Jebolan Doktoral Sosiologi Pendidikan di Université de Lyon, Prancis itu menilai kuliah tujuh semester saja mahasiswa kadang tidak memahami konsep-konsep atau teori-teori dasar. Apalagi kalau waktu belajar mahasiswa dipotong satu atau dua semester untuk mencari pengalaman di luar kampus.

"Untuk prodi-prodi ilmu terapan, ide tersebut sangat sesuai ketika pengalaman atau kecakapan kerja atau praktik menjadi kunci utama kompetensi lulusannya," jelas pengajar di Jurusan Sosiologi Universitas Jenderal Soedirman (Unsoed) itu.

Selain itu, Nanang juga mengkritisi konsep itu karena tidak mengakomodir strategi perluasan akses pendidikan bagi masyarakat kelas bawah.

"Kampus Merdeka secara eksplisit hanya menyinggung masalah format belajar di PT (perguruan tinggi), yang diklaim Mendikbud menjadi lebih fleksibel karena mahasiswa menjadi lebih bebas belajar di kampus," terang dia.

Kurangi Akses Masyarakat
Kebijakan membadanhukumkan (BH) PTN, jelas Nanang juga akan mengurangi akses masyarakat kelas bawah untuk berkuliah. Pasalnya status PTN-BHBH akan memberikan peluang kepada setiap kampus untuk mengatur kebijakan internal secara mandiri, termasuk dalam masalah keuangan.

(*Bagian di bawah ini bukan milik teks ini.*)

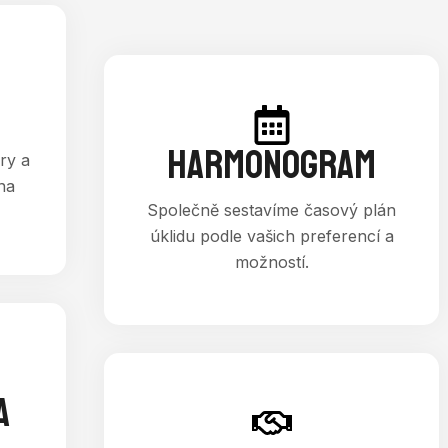
HARMONOGRAM
ry a
na
Společně sestavíme časový plán
úklidu podle vašich preferencí a
možností.
A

"Sehingga kampus pun bebas menentukan besaran uang kuliah tunggal atau UKT yang wajib dibayar mahasiswanya," beber dia.

Perlu diketahui, UKT merupakan besaran biaya yang harus dibayarkan oleh mahasiswa pada setiap semester yang bergantung pada beberapa indikator, misalnya pendapatan orang tua.

Jika seperti itu, penulis Sekolah Publik vs Sekolah Privat itu mengkhawatirkan akan dampak yang ditimbulkan, yakni semua kampus berangsur-angsur menaikkan UKT-nya.

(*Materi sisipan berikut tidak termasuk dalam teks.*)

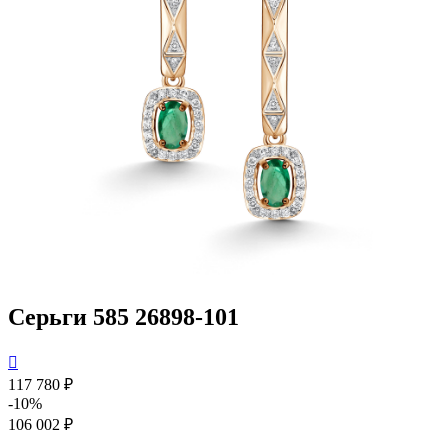
Серьги 585 26898-101

117 780 ₽
-10%
106 002 ₽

"Sehingga mahasiswa dari kelas bawah akan semakin sulit masuk ke PTN yang sudah berstatus BH," kata dia menjelaskan.

Di samping itu, kebijakan ini ditakutkan juga akan meningkatkan kompetisi antarkampus yang dalam jangka panjang dapat menciptakan kompetisi yang tidak sehat antarkampus.

"Yang dirugikan tentu saja adalah masyarakat kelas bawah," ujarnya.